*** LISTED ENTRIES ***

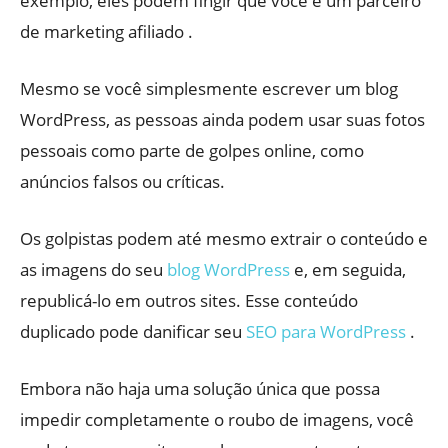
exemplo, eles podem fingir que você é um parceiro
de marketing afiliado .
Mesmo se você simplesmente escrever um blog
WordPress, as pessoas ainda podem usar suas fotos
pessoais como parte de golpes online, como
anúncios falsos ou críticas.
Os golpistas podem até mesmo extrair o conteúdo e
as imagens do seu
blog WordPress
e, em seguida,
republicá-lo em outros sites. Esse conteúdo
duplicado pode danificar seu
SEO para WordPress
.
Embora não haja uma solução única que possa
impedir completamente o roubo de imagens, você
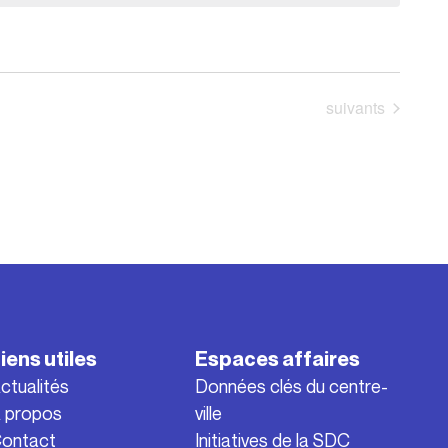
Évènements
suivants
iens utiles
Espaces affaires
ctualités
Données clés du centre-
 propos
ville
ontact
Initiatives de la SDC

*** End of LISTED ENTRIES ***

Apart from the pictures, write every entry out again exactly.

exemplo, eles podem fingir que você é um parceiro
de marketing afiliado .
Mesmo se você simplesmente escrever um blog
WordPress, as pessoas ainda podem usar suas fotos
pessoais como parte de golpes online, como
anúncios falsos ou críticas.
Os golpistas podem até mesmo extrair o conteúdo e
as imagens do seu
blog WordPress
e, em seguida,
republicá-lo em outros sites. Esse conteúdo
duplicado pode danificar seu
SEO para WordPress
.
Embora não haja uma solução única que possa
impedir completamente o roubo de imagens, você
Évènements
suivants
iens utiles
Espaces affaires
ctualités
Données clés du centre-
 propos
ville
ontact
Initiatives de la SDC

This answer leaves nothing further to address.